Saved data entries:
"""
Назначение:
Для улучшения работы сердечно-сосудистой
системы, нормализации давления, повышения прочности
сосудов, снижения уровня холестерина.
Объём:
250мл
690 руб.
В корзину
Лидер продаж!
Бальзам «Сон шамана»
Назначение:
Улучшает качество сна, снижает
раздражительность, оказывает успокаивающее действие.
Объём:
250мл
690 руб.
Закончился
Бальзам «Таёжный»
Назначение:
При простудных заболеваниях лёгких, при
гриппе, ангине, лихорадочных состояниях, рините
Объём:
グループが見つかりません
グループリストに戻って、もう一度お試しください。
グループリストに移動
"""
"""
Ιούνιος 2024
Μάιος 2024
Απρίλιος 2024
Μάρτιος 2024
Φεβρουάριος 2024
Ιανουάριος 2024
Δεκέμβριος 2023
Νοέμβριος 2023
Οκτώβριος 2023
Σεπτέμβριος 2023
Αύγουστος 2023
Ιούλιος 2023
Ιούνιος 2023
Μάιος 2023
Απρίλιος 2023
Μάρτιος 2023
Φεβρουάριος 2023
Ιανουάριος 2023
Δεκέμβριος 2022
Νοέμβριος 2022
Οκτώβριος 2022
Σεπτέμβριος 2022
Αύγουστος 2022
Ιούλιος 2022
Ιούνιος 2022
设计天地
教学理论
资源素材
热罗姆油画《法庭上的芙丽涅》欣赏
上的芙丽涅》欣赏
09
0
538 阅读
"""
### WORK TO BE COMPLETED
Go through the records line by line, and copy each line that holds the string "Ιούνιος".

### WRITTEN SOLUTION
Ιούνιος 2024
Ιούνιος 2023
Ιούνιος 2022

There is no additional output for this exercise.